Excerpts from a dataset
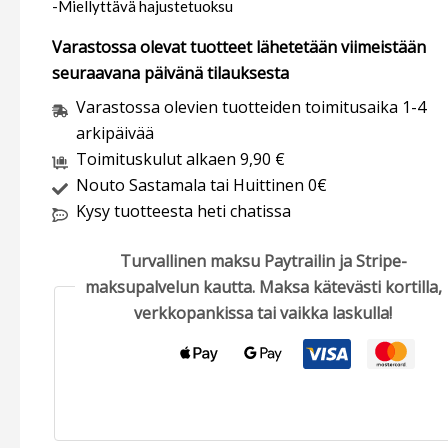
-Miellyttävä hajustetuoksu
Varastossa olevat tuotteet lähetetään viimeistään
seuraavana päivänä tilauksesta
Varastossa olevien tuotteiden toimitusaika 1-4
arkipäivää
Toimituskulut alkaen 9,90 €
Nouto Sastamala tai Huittinen 0€
Kysy tuotteesta heti chatissa
Turvallinen maksu Paytrailin ja Stripe-
maksupalvelun kautta. Maksa kätevästi kortilla,
verkkopankissa tai vaikka laskulla!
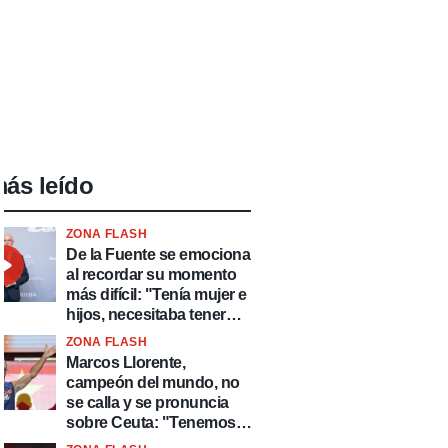
ás leído
ZONA FLASH
De la Fuente se emociona
al recordar su momento
más difícil: "Tenía mujer e
hijos, necesitaba tener
ingresos y volver al
ZONA FLASH
fútbol"
Marcos Llorente,
campeón del mundo, no
se calla y se pronuncia
sobre Ceuta: "Tenemos
que defender nuestro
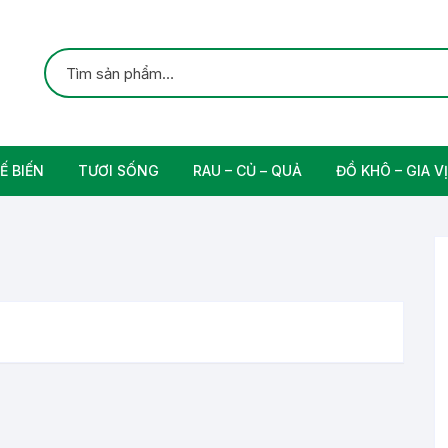
Ế BIẾN
TƯƠI SỐNG
RAU – CỦ – QUẢ
ĐỒ KHÔ – GIA VỊ
ắc
Gia cầm
Các Loại Trái Cây
Gia Vị Nấu Ăn
rung
Thịt bò tươi sạch
Nam
n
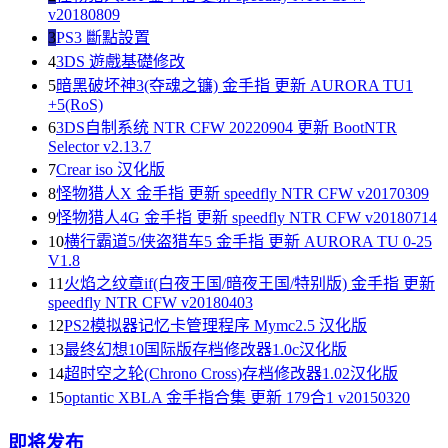
v20180809
3
PS3 斷點設置
4
3DS 遊戲基礎修改
5
暗黑破坏神3(夺魂之镰) 金手指 更新 AURORA TU1
+5(RoS)
6
3DS自制系统 NTR CFW 20220904 更新 BootNTR
Selector v2.13.7
7
Crear iso 汉化版
8
怪物猎人X 金手指 更新 speedfly NTR CFW v20170309
9
怪物猎人4G 金手指 更新 speedfly NTR CFW v20180714
10
横行霸道5/侠盗猎车5 金手指 更新 AURORA TU 0-25
V1.8
11
火焰之纹章if(白夜王国/暗夜王国/特别版) 金手指 更新
speedfly NTR CFW v20180403
12
PS2模拟器记忆卡管理程序 Mymc2.5 汉化版
13
最终幻想10国际版存档修改器1.0c汉化版
14
超时空之轮(Chrono Cross)存档修改器1.02汉化版
15
optantic XBLA 金手指合集 更新 179合1 v20150320
即将发布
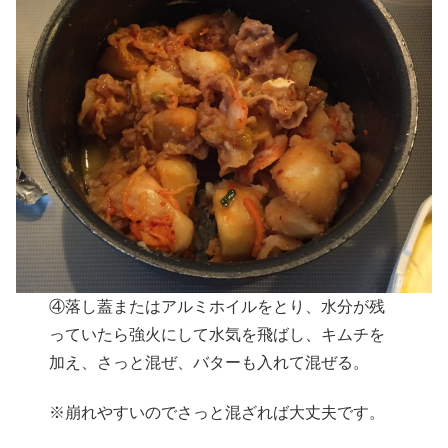
④落し蓋またはアルミホイルをとり、水分が残
っていたら強火にして水気を飛ばし、キムチを
加え、さっと混ぜ、バターも入れて混ぜる。
※崩れやすいのでさっと混ざれば大丈夫です。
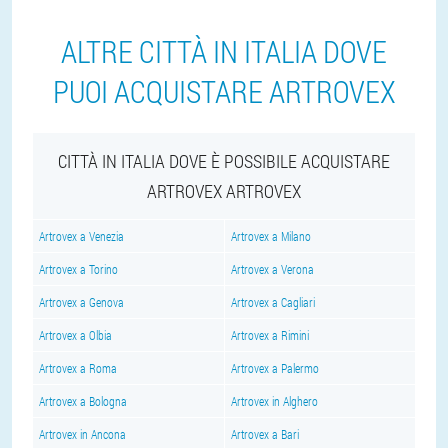
ALTRE CITTÀ IN ITALIA DOVE
PUOI ACQUISTARE ARTROVEX
CITTÀ IN ITALIA DOVE È POSSIBILE ACQUISTARE
ARTROVEX ARTROVEX
Artrovex a Venezia
Artrovex a Milano
Artrovex a Torino
Artrovex a Verona
Artrovex a Genova
Artrovex a Cagliari
Artrovex a Olbia
Artrovex a Rimini
Artrovex a Roma
Artrovex a Palermo
Artrovex a Bologna
Artrovex in Alghero
Artrovex in Ancona
Artrovex a Bari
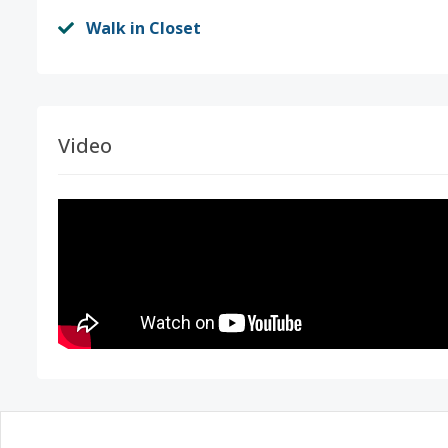
Walk in Closet
Video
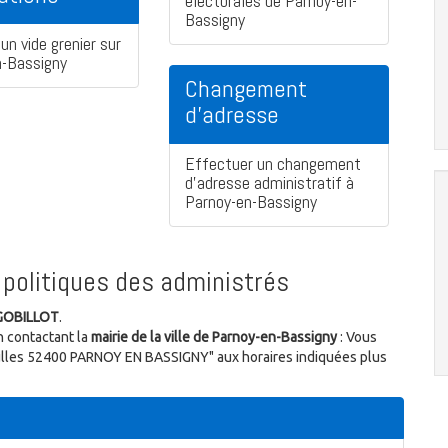
électorales de Parnoy-en-
Bassigny
un vide grenier sur
n-Bassigny
Changement
d'adresse
Effectuer un changement
d'adresse administratif à
Parnoy-en-Bassigny
politiques des administrés
 GOBILLOT
.
n contactant la
mairie de la ville de Parnoy-en-Bassigny
: Vous
Saulles 52400 PARNOY EN BASSIGNY" aux horaires indiquées plus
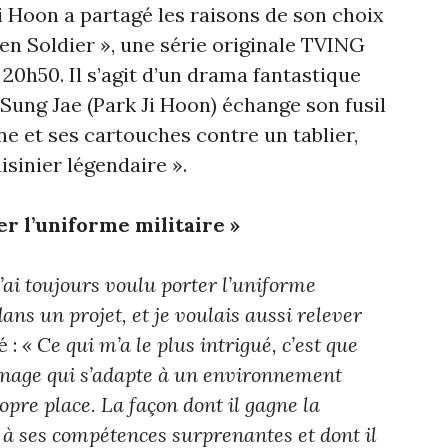
i Hoon a partagé les raisons de son choix
en Soldier », une série originale TVING
à 20h50. Il s’agit d’un drama fantastique
 Sung Jae (Park Ji Hoon) échange son fusil
e et ses cartouches contre un tablier,
isinier légendaire ».
er l’uniforme militaire »
J’ai toujours voulu porter l’uniforme
ans un projet, et je voulais aussi relever
é :
« Ce qui m’a le plus intrigué, c’est que
nnage qui s’adapte à un environnement
opre place. La façon dont il gagne la
 à ses compétences surprenantes et dont il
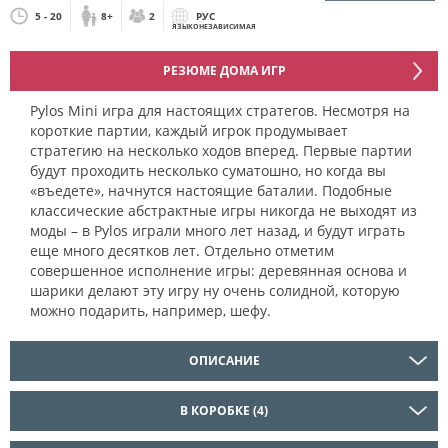
5 - 20
8+
2
РУС
ЯЗЫКОНЕЗАВИСИМАЯ
РЕЗЮМЕ ДОМА ИГР
Pylos Mini игра для настоящих стратегов. Несмотря на
короткие партии, каждый игрок продумывает
стратегию на несколько ходов вперед. Первые партии
будут проходить несколько суматошно, но когда вы
«въедете», начнутся настоящие баталии. Подобные
классические абстрактные игры никогда не выходят из
моды – в Pylos играли много лет назад, и будут играть
еще много десятков лет. Отдельно отметим
совершенное исполнение игры: деревянная основа и
шарики делают эту игру ну очень солидной, которую
можно подарить, например, шефу.
ОПИСАНИЕ
В КОРОБКЕ (4)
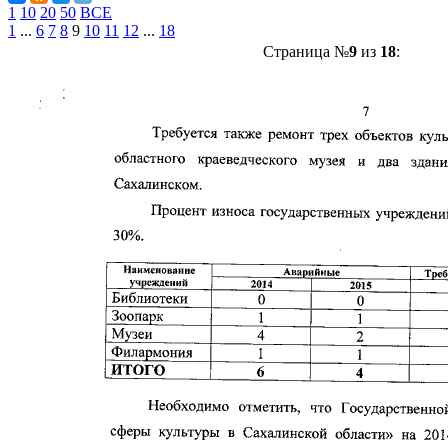
1
10
20
50
ВСЕ
1
...
6
7
8
9
10
11
12
...
18
Страница №
9
из
18
:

* _Task_
Could you retype every record above exactly, leaving the pictures out?

* _Answer area_
-Miellyttävä hajustetuoksu
Varastossa olevat tuotteet lähetetään viimeistään
seuraavana päivänä tilauksesta
Varastossa olevien tuotteiden toimitusaika 1-4
arkipäivää
Toimituskulut alkaen 9,90 €
Nouto Sastamala tai Huittinen 0€
Kysy tuotteesta heti chatissa
Turvallinen maksu Paytrailin ja Stripe-
maksupalvelun kautta. Maksa kätevästi kortilla,
verkkopankissa tai vaikka laskulla!
ás leído
ZONA FLASH
De la Fuente se emociona
al recordar su momento
más difícil: "Tenía mujer e
hijos, necesitaba tener
ingresos y volver al
ZONA FLASH
fútbol"
Marcos Llorente,
campeón del mundo, no
se calla y se pronuncia
sobre Ceuta: "Tenemos
que defender nuestro
Ế BIẾN
TƯƠI SỐNG
RAU – CỦ – QUẢ
ĐỒ KHÔ – GIA VỊ
ắc
Gia cầm
Các Loại Trái Cây
Gia Vị Nấu Ăn
rung
Thịt bò tươi sạch
Nam
n
v20180809
3
PS3 斷點設置
4
3DS 遊戲基礎修改
5
暗黑破坏神3(夺魂之镰) 金手指 更新 AURORA TU1
+5(RoS)
6
3DS自制系统 NTR CFW 20220904 更新 BootNTR
Selector v2.13.7
7
Crear iso 汉化版
8
怪物猎人X 金手指 更新 speedfly NTR CFW v20170309
9
怪物猎人4G 金手指 更新 speedfly NTR CFW v20180714
10
横行霸道5/侠盗猎车5 金手指 更新 AURORA TU 0-25
V1.8
11
火焰之纹章if(白夜王国/暗夜王国/特别版) 金手指 更新
speedfly NTR CFW v20180403
12
PS2模拟器记忆卡管理程序 Mymc2.5 汉化版
13
最终幻想10国际版存档修改器1.0c汉化版
14
超时空之轮(Chrono Cross)存档修改器1.02汉化版
15
optantic XBLA 金手指合集 更新 179合1 v20150320
即将发布
④落し蓋またはアルミホイルをとり、水分が残
っていたら強火にして水気を飛ばし、キムチを
加え、さっと混ぜ、バターも入れて混ぜる。
※崩れやすいのでさっと混ざれば大丈夫です。
ALTRE CITTÀ IN ITALIA DOVE
PUOI ACQUISTARE ARTROVEX
CITTÀ IN ITALIA DOVE È POSSIBILE ACQUISTARE
ARTROVEX ARTROVEX
Artrovex a Venezia
Artrovex a Milano
Artrovex a Torino
Artrovex a Verona
Artrovex a Genova
Artrovex a Cagliari
Artrovex a Olbia
Artrovex a Rimini
Artrovex a Roma
Artrovex a Palermo
Artrovex a Bologna
Artrovex in Alghero
Artrovex in Ancona
Artrovex a Bari
Walk in Closet
Video
électorales de Parnoy-en-
Bassigny
un vide grenier sur
n-Bassigny
Changement
d'adresse
Effectuer un changement
d'adresse administratif à
Parnoy-en-Bassigny
politiques des administrés
 GOBILLOT
.
n contactant la
mairie de la ville de Parnoy-en-Bassigny
: Vous
Saulles 52400 PARNOY EN BASSIGNY" aux horaires indiquées plus
i Hoon a partagé les raisons de son choix
en Soldier », une série originale TVING
à 20h50. Il s’agit d’un drama fantastique
 Sung Jae (Park Ji Hoon) échange son fusil
e et ses cartouches contre un tablier,
isinier légendaire ».
er l’uniforme militaire »
J’ai toujours voulu porter l’uniforme
ans un projet, et je voulais aussi relever
é :
« Ce qui m’a le plus intrigué, c’est que
nnage qui s’adapte à un environnement
opre place. La façon dont il gagne la
 à ses compétences surprenantes et dont il
5 - 20
8+
2
РУС
ЯЗЫКОНЕЗАВИСИМАЯ
РЕЗЮМЕ ДОМА ИГР
Pylos Mini игра для настоящих стратегов. Несмотря на
короткие партии, каждый игрок продумывает
стратегию на несколько ходов вперед. Первые партии
будут проходить несколько суматошно, но когда вы
«въедете», начнутся настоящие баталии. Подобные
классические абстрактные игры никогда не выходят из
моды – в Pylos играли много лет назад, и будут играть
еще много десятков лет. Отдельно отметим
совершенное исполнение игры: деревянная основа и
шарики делают эту игру ну очень солидной, которую
можно подарить, например, шефу.
ОПИСАНИЕ
В КОРОБКЕ (4)
1
10
20
50
ВСЕ
1
...
6
7
8
9
10
11
12
...
18
Страница №
9
из
18
:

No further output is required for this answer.